[WHAT THE EXERCISE ASKS]
Reproduce each line below without any alteration.
=== Begin Enclosure ===
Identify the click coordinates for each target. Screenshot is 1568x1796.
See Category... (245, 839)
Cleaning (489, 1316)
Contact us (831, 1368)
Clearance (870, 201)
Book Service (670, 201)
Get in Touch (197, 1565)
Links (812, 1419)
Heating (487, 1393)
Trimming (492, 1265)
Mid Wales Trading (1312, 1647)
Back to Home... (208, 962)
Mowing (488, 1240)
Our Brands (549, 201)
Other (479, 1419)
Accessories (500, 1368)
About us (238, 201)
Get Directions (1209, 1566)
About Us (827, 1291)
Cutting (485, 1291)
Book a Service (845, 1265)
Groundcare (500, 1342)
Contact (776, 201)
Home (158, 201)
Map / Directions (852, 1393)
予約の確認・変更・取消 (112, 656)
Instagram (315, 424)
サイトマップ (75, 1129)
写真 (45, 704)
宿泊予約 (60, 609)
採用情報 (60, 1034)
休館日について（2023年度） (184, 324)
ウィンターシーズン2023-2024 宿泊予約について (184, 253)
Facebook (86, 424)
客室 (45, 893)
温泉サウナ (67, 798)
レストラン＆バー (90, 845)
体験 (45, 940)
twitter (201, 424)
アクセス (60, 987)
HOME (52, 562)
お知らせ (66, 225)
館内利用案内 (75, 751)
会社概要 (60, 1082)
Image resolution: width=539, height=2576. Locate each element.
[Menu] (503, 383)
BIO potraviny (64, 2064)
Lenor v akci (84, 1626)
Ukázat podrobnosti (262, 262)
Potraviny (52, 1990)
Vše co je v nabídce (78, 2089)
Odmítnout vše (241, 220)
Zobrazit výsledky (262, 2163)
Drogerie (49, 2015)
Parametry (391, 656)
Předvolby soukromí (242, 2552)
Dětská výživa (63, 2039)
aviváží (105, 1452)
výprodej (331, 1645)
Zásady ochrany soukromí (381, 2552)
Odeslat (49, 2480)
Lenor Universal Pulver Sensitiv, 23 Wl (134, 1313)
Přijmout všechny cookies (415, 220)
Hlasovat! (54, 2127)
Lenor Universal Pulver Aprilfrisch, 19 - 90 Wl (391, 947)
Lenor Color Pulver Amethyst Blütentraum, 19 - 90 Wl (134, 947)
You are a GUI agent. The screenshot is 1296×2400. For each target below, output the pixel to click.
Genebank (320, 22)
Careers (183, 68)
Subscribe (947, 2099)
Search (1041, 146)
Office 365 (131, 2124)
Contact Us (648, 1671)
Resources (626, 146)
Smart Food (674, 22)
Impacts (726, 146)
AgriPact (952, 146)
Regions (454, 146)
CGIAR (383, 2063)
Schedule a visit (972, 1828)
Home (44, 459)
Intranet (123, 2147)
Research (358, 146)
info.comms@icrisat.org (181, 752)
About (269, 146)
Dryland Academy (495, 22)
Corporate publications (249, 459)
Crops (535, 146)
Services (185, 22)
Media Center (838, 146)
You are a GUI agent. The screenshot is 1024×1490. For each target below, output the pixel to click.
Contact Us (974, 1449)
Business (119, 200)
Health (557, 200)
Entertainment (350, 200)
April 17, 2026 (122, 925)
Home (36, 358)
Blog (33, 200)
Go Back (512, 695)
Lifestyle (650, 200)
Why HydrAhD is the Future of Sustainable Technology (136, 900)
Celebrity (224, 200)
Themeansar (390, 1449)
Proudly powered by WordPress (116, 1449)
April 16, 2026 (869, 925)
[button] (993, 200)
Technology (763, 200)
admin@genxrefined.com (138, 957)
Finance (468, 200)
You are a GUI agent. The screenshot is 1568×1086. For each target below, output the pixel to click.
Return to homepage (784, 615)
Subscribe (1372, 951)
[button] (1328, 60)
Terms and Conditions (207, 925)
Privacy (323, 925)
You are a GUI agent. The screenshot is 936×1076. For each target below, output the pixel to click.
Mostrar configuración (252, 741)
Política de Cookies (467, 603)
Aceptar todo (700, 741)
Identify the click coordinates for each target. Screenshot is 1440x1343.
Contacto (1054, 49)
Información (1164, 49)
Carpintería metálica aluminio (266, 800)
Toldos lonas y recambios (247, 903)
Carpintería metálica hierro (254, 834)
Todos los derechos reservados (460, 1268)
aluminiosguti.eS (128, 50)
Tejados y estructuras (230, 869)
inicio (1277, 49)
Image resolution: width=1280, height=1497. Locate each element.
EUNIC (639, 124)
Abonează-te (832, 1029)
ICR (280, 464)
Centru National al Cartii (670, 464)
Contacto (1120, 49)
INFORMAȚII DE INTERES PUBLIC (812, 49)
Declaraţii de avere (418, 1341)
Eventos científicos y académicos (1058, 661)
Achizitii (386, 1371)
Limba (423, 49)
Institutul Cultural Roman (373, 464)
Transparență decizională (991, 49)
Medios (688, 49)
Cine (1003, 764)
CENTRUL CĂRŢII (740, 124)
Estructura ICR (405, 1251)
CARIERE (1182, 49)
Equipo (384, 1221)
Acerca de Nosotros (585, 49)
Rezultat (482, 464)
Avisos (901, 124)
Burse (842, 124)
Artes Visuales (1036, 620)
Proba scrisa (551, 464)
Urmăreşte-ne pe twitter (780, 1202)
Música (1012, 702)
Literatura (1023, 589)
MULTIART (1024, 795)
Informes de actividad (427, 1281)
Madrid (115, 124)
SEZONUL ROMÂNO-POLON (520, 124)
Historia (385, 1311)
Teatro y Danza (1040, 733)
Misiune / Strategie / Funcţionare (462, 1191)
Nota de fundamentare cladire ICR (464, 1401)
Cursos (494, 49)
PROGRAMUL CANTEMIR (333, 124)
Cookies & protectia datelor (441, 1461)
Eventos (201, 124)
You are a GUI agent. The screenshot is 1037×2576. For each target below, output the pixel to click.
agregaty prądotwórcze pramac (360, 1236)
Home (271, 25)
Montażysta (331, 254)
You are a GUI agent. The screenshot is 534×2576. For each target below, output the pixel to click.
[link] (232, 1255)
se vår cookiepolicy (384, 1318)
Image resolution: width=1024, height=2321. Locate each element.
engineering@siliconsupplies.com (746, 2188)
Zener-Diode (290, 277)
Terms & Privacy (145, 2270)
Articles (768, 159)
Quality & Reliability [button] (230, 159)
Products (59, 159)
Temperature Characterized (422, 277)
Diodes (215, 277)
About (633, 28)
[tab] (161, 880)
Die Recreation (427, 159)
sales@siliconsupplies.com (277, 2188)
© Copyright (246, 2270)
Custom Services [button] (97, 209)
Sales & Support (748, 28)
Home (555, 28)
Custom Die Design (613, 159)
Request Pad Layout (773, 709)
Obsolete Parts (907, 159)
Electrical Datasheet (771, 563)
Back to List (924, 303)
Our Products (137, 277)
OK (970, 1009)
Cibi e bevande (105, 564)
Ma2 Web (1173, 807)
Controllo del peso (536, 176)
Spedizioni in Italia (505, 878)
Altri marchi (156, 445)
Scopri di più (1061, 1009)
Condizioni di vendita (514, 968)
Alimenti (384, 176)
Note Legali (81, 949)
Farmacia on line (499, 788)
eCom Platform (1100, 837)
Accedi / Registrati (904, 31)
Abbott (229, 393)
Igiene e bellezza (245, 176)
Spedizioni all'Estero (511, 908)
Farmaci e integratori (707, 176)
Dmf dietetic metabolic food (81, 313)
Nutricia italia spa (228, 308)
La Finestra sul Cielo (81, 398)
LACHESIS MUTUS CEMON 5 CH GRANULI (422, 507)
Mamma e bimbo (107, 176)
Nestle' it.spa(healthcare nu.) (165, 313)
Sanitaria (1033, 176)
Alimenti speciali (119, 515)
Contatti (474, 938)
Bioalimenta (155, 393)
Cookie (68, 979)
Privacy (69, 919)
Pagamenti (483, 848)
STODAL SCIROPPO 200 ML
=== End Enclosure ===
[WORKED SOLUTION]
Identify the click coordinates for each target. Screenshot is 1568x1796.
See Category... (245, 839)
Cleaning (489, 1316)
Contact us (831, 1368)
Clearance (870, 201)
Book Service (670, 201)
Get in Touch (197, 1565)
Links (812, 1419)
Heating (487, 1393)
Trimming (492, 1265)
Mid Wales Trading (1312, 1647)
Back to Home... (208, 962)
Mowing (488, 1240)
Our Brands (549, 201)
Other (479, 1419)
Accessories (500, 1368)
About us (238, 201)
Get Directions (1209, 1566)
About Us (827, 1291)
Cutting (485, 1291)
Book a Service (845, 1265)
Groundcare (500, 1342)
Contact (776, 201)
Home (158, 201)
Map / Directions (852, 1393)
予約の確認・変更・取消 (112, 656)
Instagram (315, 424)
サイトマップ (75, 1129)
写真 (45, 704)
宿泊予約 (60, 609)
採用情報 (60, 1034)
休館日について（2023年度） (184, 324)
ウィンターシーズン2023-2024 宿泊予約について (184, 253)
Facebook (86, 424)
客室 (45, 893)
温泉サウナ (67, 798)
レストラン＆バー (90, 845)
体験 (45, 940)
twitter (201, 424)
アクセス (60, 987)
HOME (52, 562)
お知らせ (66, 225)
館内利用案内 (75, 751)
会社概要 (60, 1082)
Image resolution: width=539, height=2576. Locate each element.
[Menu] (503, 383)
BIO potraviny (64, 2064)
Lenor v akci (84, 1626)
Ukázat podrobnosti (262, 262)
Potraviny (52, 1990)
Vše co je v nabídce (78, 2089)
Odmítnout vše (241, 220)
Zobrazit výsledky (262, 2163)
Drogerie (49, 2015)
Parametry (391, 656)
Předvolby soukromí (242, 2552)
Dětská výživa (63, 2039)
aviváží (105, 1452)
výprodej (331, 1645)
Zásady ochrany soukromí (381, 2552)
Odeslat (49, 2480)
Lenor Universal Pulver Sensitiv, 23 Wl (134, 1313)
Přijmout všechny cookies (415, 220)
Hlasovat! (54, 2127)
Lenor Universal Pulver Aprilfrisch, 19 - 90 Wl (391, 947)
Lenor Color Pulver Amethyst Blütentraum, 19 - 90 Wl (134, 947)
You are a GUI agent. The screenshot is 1296×2400. For each target below, output the pixel to click.
Genebank (320, 22)
Careers (183, 68)
Subscribe (947, 2099)
Search (1041, 146)
Office 365 (131, 2124)
Contact Us (648, 1671)
Resources (626, 146)
Smart Food (674, 22)
Impacts (726, 146)
AgriPact (952, 146)
Regions (454, 146)
CGIAR (383, 2063)
Schedule a visit (972, 1828)
Home (44, 459)
Intranet (123, 2147)
Research (358, 146)
info.comms@icrisat.org (181, 752)
About (269, 146)
Dryland Academy (495, 22)
Corporate publications (249, 459)
Crops (535, 146)
Services (185, 22)
Media Center (838, 146)
You are a GUI agent. The screenshot is 1024×1490. For each target below, output the pixel to click.
Contact Us (974, 1449)
Business (119, 200)
Health (557, 200)
Entertainment (350, 200)
April 17, 2026 (122, 925)
Home (36, 358)
Blog (33, 200)
Go Back (512, 695)
Lifestyle (650, 200)
Why HydrAhD is the Future of Sustainable Technology (136, 900)
Celebrity (224, 200)
Themeansar (390, 1449)
Proudly powered by WordPress (116, 1449)
April 16, 2026 (869, 925)
[button] (993, 200)
Technology (763, 200)
admin@genxrefined.com (138, 957)
Finance (468, 200)
You are a GUI agent. The screenshot is 1568×1086. For each target below, output the pixel to click.
Return to homepage (784, 615)
Subscribe (1372, 951)
[button] (1328, 60)
Terms and Conditions (207, 925)
Privacy (323, 925)
You are a GUI agent. The screenshot is 936×1076. For each target below, output the pixel to click.
Mostrar configuración (252, 741)
Política de Cookies (467, 603)
Aceptar todo (700, 741)
Identify the click coordinates for each target. Screenshot is 1440x1343.
Contacto (1054, 49)
Información (1164, 49)
Carpintería metálica aluminio (266, 800)
Toldos lonas y recambios (247, 903)
Carpintería metálica hierro (254, 834)
Todos los derechos reservados (460, 1268)
aluminiosguti.eS (128, 50)
Tejados y estructuras (230, 869)
inicio (1277, 49)
Image resolution: width=1280, height=1497. Locate each element.
EUNIC (639, 124)
Abonează-te (832, 1029)
ICR (280, 464)
Centru National al Cartii (670, 464)
Contacto (1120, 49)
INFORMAȚII DE INTERES PUBLIC (812, 49)
Declaraţii de avere (418, 1341)
Eventos científicos y académicos (1058, 661)
Achizitii (386, 1371)
Limba (423, 49)
Institutul Cultural Roman (373, 464)
Transparență decizională (991, 49)
Medios (688, 49)
Cine (1003, 764)
CENTRUL CĂRŢII (740, 124)
Estructura ICR (405, 1251)
CARIERE (1182, 49)
Equipo (384, 1221)
Acerca de Nosotros (585, 49)
Rezultat (482, 464)
Avisos (901, 124)
Burse (842, 124)
Artes Visuales (1036, 620)
Proba scrisa (551, 464)
Urmăreşte-ne pe twitter (780, 1202)
Música (1012, 702)
Literatura (1023, 589)
MULTIART (1024, 795)
Informes de actividad (427, 1281)
Madrid (115, 124)
SEZONUL ROMÂNO-POLON (520, 124)
Historia (385, 1311)
Teatro y Danza (1040, 733)
Misiune / Strategie / Funcţionare (462, 1191)
Nota de fundamentare cladire ICR (464, 1401)
Cursos (494, 49)
PROGRAMUL CANTEMIR (333, 124)
Cookies & protectia datelor (441, 1461)
Eventos (201, 124)
You are a GUI agent. The screenshot is 1037×2576. For each target below, output the pixel to click.
agregaty prądotwórcze pramac (360, 1236)
Home (271, 25)
Montażysta (331, 254)
You are a GUI agent. The screenshot is 534×2576. For each target below, output the pixel to click.
[link] (232, 1255)
se vår cookiepolicy (384, 1318)
Image resolution: width=1024, height=2321. Locate each element.
engineering@siliconsupplies.com (746, 2188)
Zener-Diode (290, 277)
Terms & Privacy (145, 2270)
Articles (768, 159)
Quality & Reliability [button] (230, 159)
Products (59, 159)
Temperature Characterized (422, 277)
Diodes (215, 277)
About (633, 28)
[tab] (161, 880)
Die Recreation (427, 159)
sales@siliconsupplies.com (277, 2188)
© Copyright (246, 2270)
Custom Services [button] (97, 209)
Sales & Support (748, 28)
Home (555, 28)
Custom Die Design (613, 159)
Request Pad Layout (773, 709)
Obsolete Parts (907, 159)
Electrical Datasheet (771, 563)
Back to List (924, 303)
Our Products (137, 277)
OK (970, 1009)
Cibi e bevande (105, 564)
Ma2 Web (1173, 807)
Controllo del peso (536, 176)
Spedizioni in Italia (505, 878)
Altri marchi (156, 445)
Scopri di più (1061, 1009)
Condizioni di vendita (514, 968)
Alimenti (384, 176)
Note Legali (81, 949)
Farmacia on line (499, 788)
eCom Platform (1100, 837)
Accedi / Registrati (904, 31)
Abbott (229, 393)
Igiene e bellezza (245, 176)
Spedizioni all'Estero (511, 908)
Farmaci e integratori (707, 176)
Dmf dietetic metabolic food (81, 313)
Nutricia italia spa (228, 308)
La Finestra sul Cielo (81, 398)
LACHESIS MUTUS CEMON 5 CH GRANULI (422, 507)
Mamma e bimbo (107, 176)
Nestle' it.spa(healthcare nu.) (165, 313)
Sanitaria (1033, 176)
Alimenti speciali (119, 515)
Contatti (474, 938)
Bioalimenta (155, 393)
Cookie (68, 979)
Privacy (69, 919)
Pagamenti (483, 848)
STODAL SCIROPPO 200 ML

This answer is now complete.